島津製作所が「ノーベル賞級」と豪語する新型時計、1台5億円で世界初の光格子時計を発売、2030年に再定義される次世代“秒”の有力候補か

先端技術を武器に世界と戦う日本メーカーは多い。ただ、研究者にとって最大級の名誉とされる、ノーベル賞の受賞者を輩出した日本企業はわずかに数社のみ。そのうちの1社である島津製作所(2002年に田中耕一氏が化学賞を受賞)が3月5日、100億年たっても1秒程度の誤差しか生じない「光格子時計」を世界で初めて発売した。
島津製作所の広報担当者は「ノーベル賞級の製品だ」と胸を張る。とは言っても、同社の社員が候補になるというわけではないそう。実用化を果たしたことで、発明した東京大学・香取秀俊教授の受賞を引き寄せる可能性があるという。

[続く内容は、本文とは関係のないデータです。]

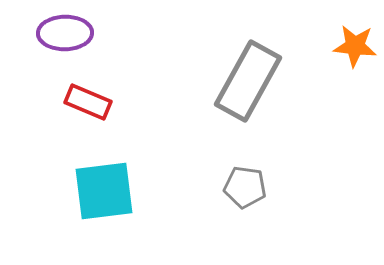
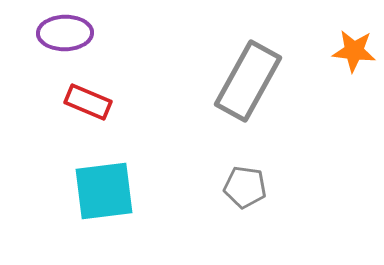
orange star: moved 1 px left, 5 px down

価格は1台5億円、納期は約1年。国内外で3年計10台の受注を目指す。光格子時計は「秒」の定義を変え、将来の社会基盤になり得るというが、一体どのようなものなのか。
次世代「秒」の有力候補
漆黒のラックに詰め込まれた基板から伸びた無数のケーブルが絡み合う。その横では何か波長を示すような計器のモニターが絶えず動く。一般的な時計――短長針と秒針がチクタク動いて時を刻むイメージとはかけ離れた、複雑な造りの光格子時計。島津製作所は「Aether clock(イーサクロック) OC 020」の発売に合わせて、実験風景を報道陣に公開した。